J.M., were you thinking of the effect of reordering the columns? Changing the order of the rows does not permute the entries in the solutions to the system, so there's no unscrambling to be done. –  Dan Ramras Nov 27 '10 at 7:00

3 Answers 3

up vote 3 down vote accepted

Let us consider a $2 \times 2$ example. We will then extend this higher dimensions.

Let $$A = \begin{bmatrix}A_{11} & A_{12}\\A_{21} & A_{22} \end{bmatrix}$$

$$b = \begin{bmatrix}b_1 \\b_2 \end{bmatrix}$$

So you now want to solve $Ax_1 = b$.

$x_1$ is given by $A^{-1}b$.

Now you swap the two rows of $A$ and $b$. Call them $\tilde{A}$ and $\tilde{b}$ respectively.

$$\tilde{A} = \begin{bmatrix}A_{21} & A_{22}\\A_{11} & A_{12} \end{bmatrix}$$

$$\tilde{b} = \begin{bmatrix}b_2 \\b_1 \end{bmatrix}$$

Now how do we relate $\tilde{A}$ and $A$ and similarly $\tilde{b}$ and $b$.

The relation is given by a Permutation matrix $P$.

$\tilde{A} = P A$ and $\tilde{b} = P b$.

The matrix $P$ is given by:

$$\tilde{P} = \begin{bmatrix}0 & 1\\1 & 0 \end{bmatrix}$$

Check that $\tilde{A} = P A$ and $\tilde{b} = P b$.

Now we look at solving the system $\tilde{A}x_2 = \tilde{b}$.

Substitute for $\tilde{A}$ and $\tilde{b}$ in terms of $A$ and $b$ respectively to get

$PAx_2 = Pb$.

Now the important thing to note is that $P^2 = I$.

This can be verified algebraically or by a simple argument by seeing that $P^2$ swaps and swaps again which reverts back to the original giving $I$ or the other way of looking is $P^2$ is $P$ applied to $P$ which swaps the two rows of $P$ giving back the identity matrix.

So from $P^2 = I$, we get $P^{-1} = P$.

So we have $PAx_2 = Pb$ and premultiplying by $P^{-1}$ gives $Ax_2 = b$.

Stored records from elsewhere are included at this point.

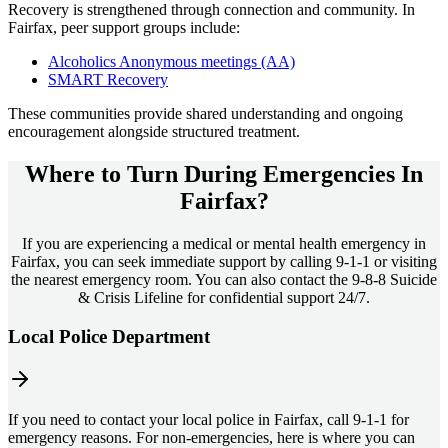
Recovery is strengthened through connection and community. In
Fairfax
, peer support groups include:
Alcoholics Anonymous meetings (AA)
SMART Recovery
These communities provide shared understanding and ongoing
encouragement alongside structured treatment.
Where to Turn During Emergencies In
Fairfax?
If you are experiencing a medical or mental health emergency in
Fairfax, you can seek immediate support by calling 9-1-1 or visiting
the nearest emergency room. You can also contact the 9-8-8 Suicide
& Crisis Lifeline for confidential support 24/7.
Local Police Department
If you need to contact your local police in Fairfax, call 9-1-1 for
emergency reasons. For non-emergencies, here is where you can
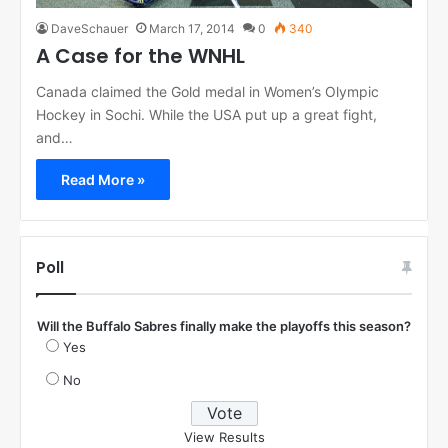
DaveSchauer
March 17, 2014
0
340
A Case for the WNHL
Canada claimed the Gold medal in Women’s Olympic
Hockey in Sochi. While the USA put up a great fight,
and…
Read More »
Poll
Will the Buffalo Sabres finally make the playoffs this season?
Yes
No
View Results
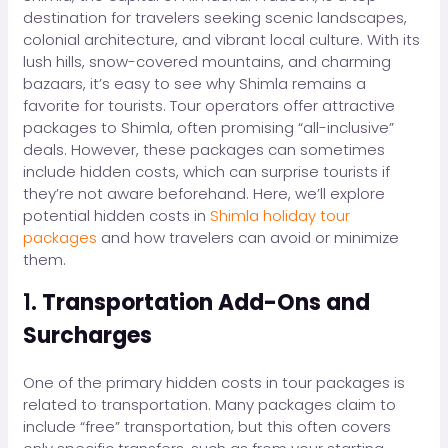
destination for travelers seeking scenic landscapes,
colonial architecture, and vibrant local culture. With its
lush hills, snow-covered mountains, and charming
bazaars, it’s easy to see why Shimla remains a
favorite for tourists. Tour operators offer attractive
packages to Shimla, often promising “all-inclusive”
deals. However, these packages can sometimes
include hidden costs, which can surprise tourists if
they’re not aware beforehand. Here, we’ll explore
potential hidden costs in
Shimla holiday tour
packages
and how travelers can avoid or minimize
them.
1.
Transportation Add-Ons and
Surcharges
One of the primary hidden costs in tour packages is
related to transportation. Many packages claim to
include “free” transportation, but this often covers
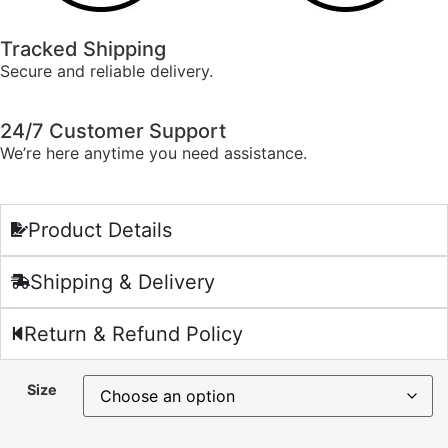
Tracked Shipping
Secure and reliable delivery.
24/7 Customer Support
We’re here anytime you need assistance.
Product Details
Shipping & Delivery
Return & Refund Policy
Size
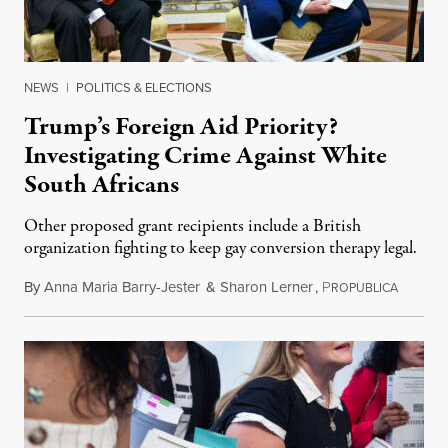
NEWS
|
POLITICS & ELECTIONS
Trump’s Foreign Aid Priority?
Investigating Crime Against White
South Africans
Other proposed grant recipients include a British
organization fighting to keep gay conversion therapy legal.
By
Anna Maria Barry-Jester
&
Sharon Lerner
,
P
August 
ROPUBLICA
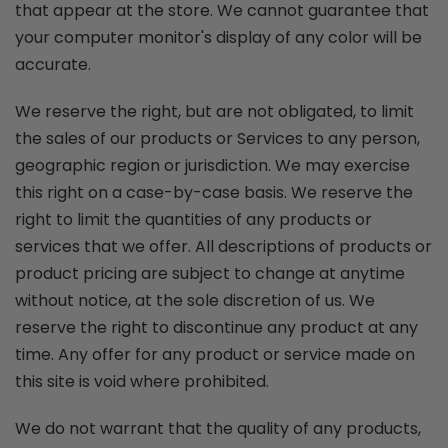
that appear at the store. We cannot guarantee that
your computer monitor's display of any color will be
accurate.
We reserve the right, but are not obligated, to limit
the sales of our products or Services to any person,
geographic region or jurisdiction. We may exercise
this right on a case-by-case basis. We reserve the
right to limit the quantities of any products or
services that we offer. All descriptions of products or
product pricing are subject to change at anytime
without notice, at the sole discretion of us. We
reserve the right to discontinue any product at any
time. Any offer for any product or service made on
this site is void where prohibited.
We do not warrant that the quality of any products,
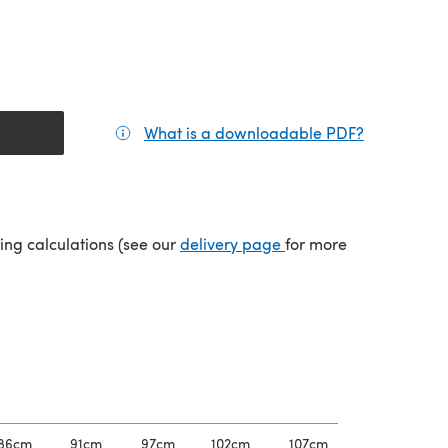
What is a downloadable PDF?
(opens in a
tab)
(opens in a new tab)
ping calculations (see our
delivery page
for more
86cm
91cm
97cm
102cm
107cm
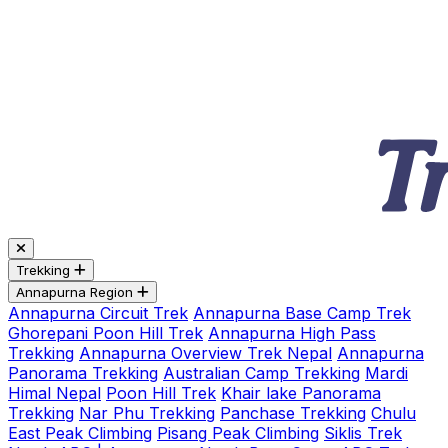
Trekking
Annapurna Region
Annapurna Circuit Trek
Annapurna Base Camp Trek
Ghorepani Poon Hill Trek
Annapurna High Pass
Trekking
Annapurna Overview Trek Nepal
Annapurna
Panorama Trekking
Australian Camp Trekking
Mardi
Himal Nepal
Poon Hill Trek
Khair lake Panorama
Trekking
Nar Phu Trekking
Panchase Trekking
Chulu
East Peak Climbing
Pisang Peak Climbing
Siklis Trek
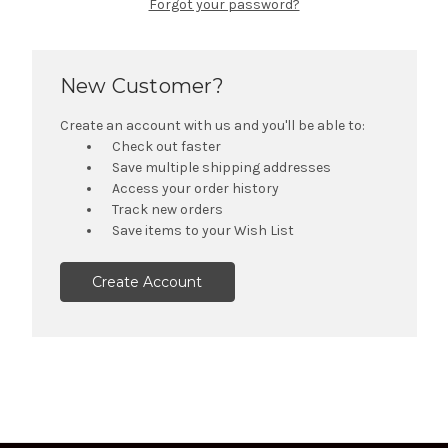
Forgot your password?
New Customer?
Create an account with us and you'll be able to:
Check out faster
Save multiple shipping addresses
Access your order history
Track new orders
Save items to your Wish List
Create Account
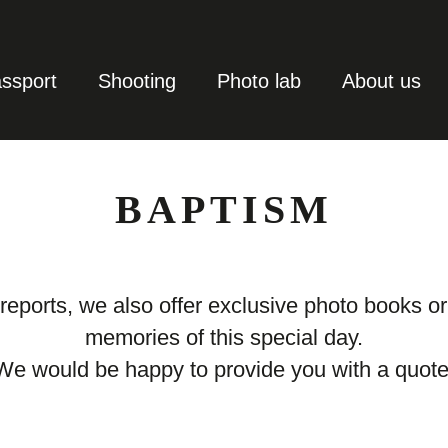
ssport
Shooting
Photo lab
About us
BAPTISM
 reports, we also offer exclusive photo books o
memories of this special day.
We would be happy to provide you with a quote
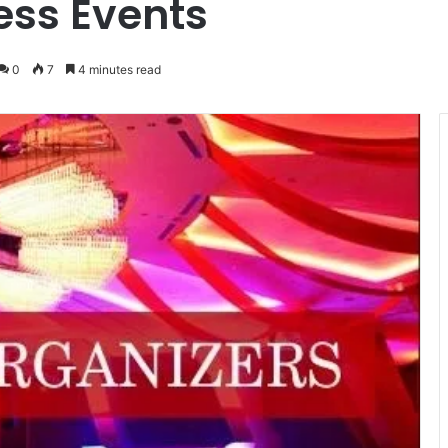
ess Events
0
7
4 minutes read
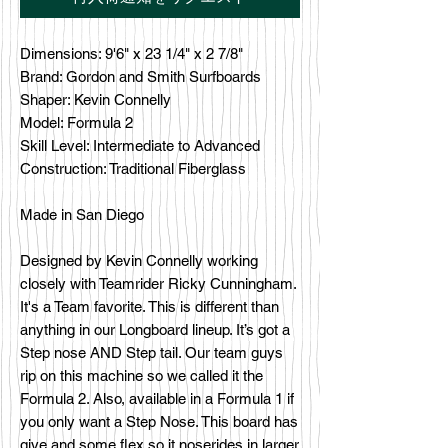
Dimensions: 9'6" x 23 1/4" x 2 7/8"
Brand: Gordon and Smith Surfboards
Shaper: Kevin Connelly
Model: Formula 2
Skill Level: Intermediate to Advanced
Construction: Traditional Fiberglass
Made in San Diego
Designed by Kevin Connelly working
closely with Teamrider Ricky Cunningham.
It's a Team favorite. This is different than
anything in our Longboard lineup. It’s got a
Step nose AND Step tail. Our team guys
rip on this machine so we called it the
Formula 2. Also, available in a Formula 1 if
you only want a Step Nose. This board has
give and some flex so it noserides in larger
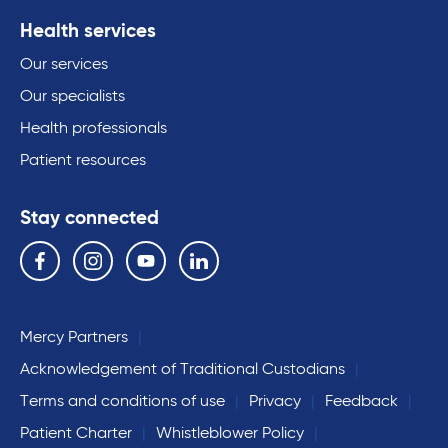
Health services
Our services
Our specialists
Health professionals
Patient resources
Stay connected
Follow us on the following social media services:
Facebook
Instagram
YouTube
Linkedin
Mercy Partners
Acknowledgement of Traditional Custodians
Terms and conditions of use
Privacy
Feedback
Patient Charter
Whistleblower Policy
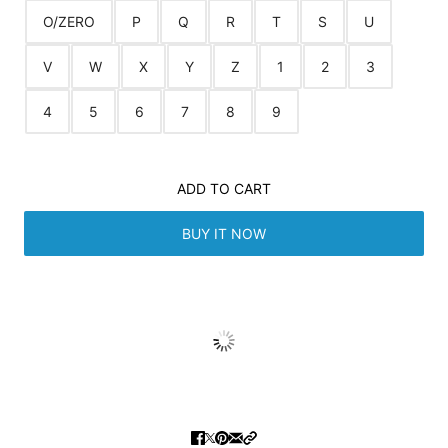
O/ZERO
P
Q
R
T
S
U
V
W
X
Y
Z
1
2
3
4
5
6
7
8
9
ADD TO CART
BUY IT NOW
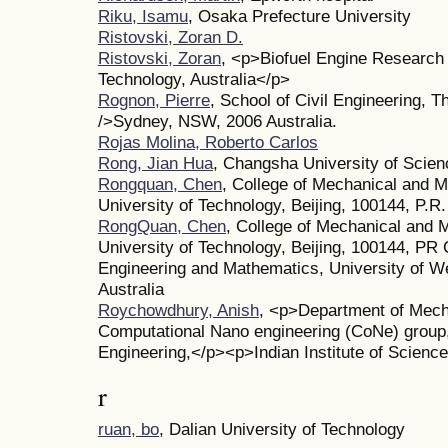
Riku, Isamu
, Osaka Prefecture University
Ristovski, Zoran D.
Ristovski, Zoran
, <p>Biofuel Engine Research 
Technology, Australia</p>
Rognon, Pierre
, School of Civil Engineering, 
/>Sydney, NSW, 2006 Australia.
Rojas Molina, Roberto Carlos
Rong, Jian Hua
, Changsha University of Scie
Rongquan, Chen
, College of Mechanical and M
University of Technology, Beijing, 100144, P.R
RongQuan, Chen
, College of Mechanical and M
University of Technology, Beijing, 100144, PR
Engineering and Mathematics, University of 
Australia
Roychowdhury, Anish
, <p>Department of Mech
Computational Nano engineering (CoNe) group
Engineering,</p><p>Indian Institute of Science
r
ruan, bo
, Dalian University of Technology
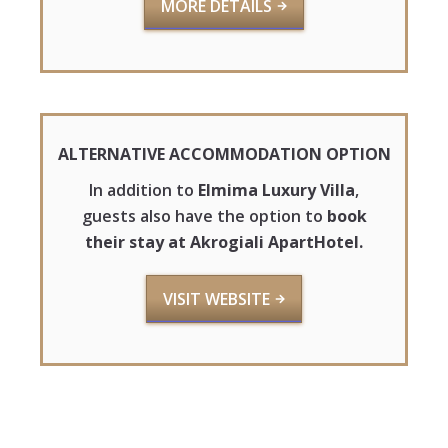
MORE DETAILS
ALTERNATIVE ACCOMMODATION OPTION
In addition to
Elmima Luxury Villa
,
guests also have the option to
book
their stay at Akrogiali ApartHotel.
VISIT WEBSITE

So we have $Ax_1 = b$ and $Ax_2 = b$.

And if we assume $A$ is invertible this gives us a unique solution and hence we get $x_1 = x_2$.

or the other way to look at is to write $x_2 = \tilde{A}^{-1} \tilde b = (PA)^{-1}Pb = A^{-1} P^{-1} P b = A^{-1} I b = A^{-1} b$.

All you need to observe in the above step is that the matrix $P$ is invertible and hence the matrix $(PA)$ is also invertible (since $A$ is assumed to be invertible and that $(PA)^{-1} = A^{-1}P^{-1}$ and matrix multiplication is associative.

The same argument with permutation matrix holds true for a $n \times n$ system as well.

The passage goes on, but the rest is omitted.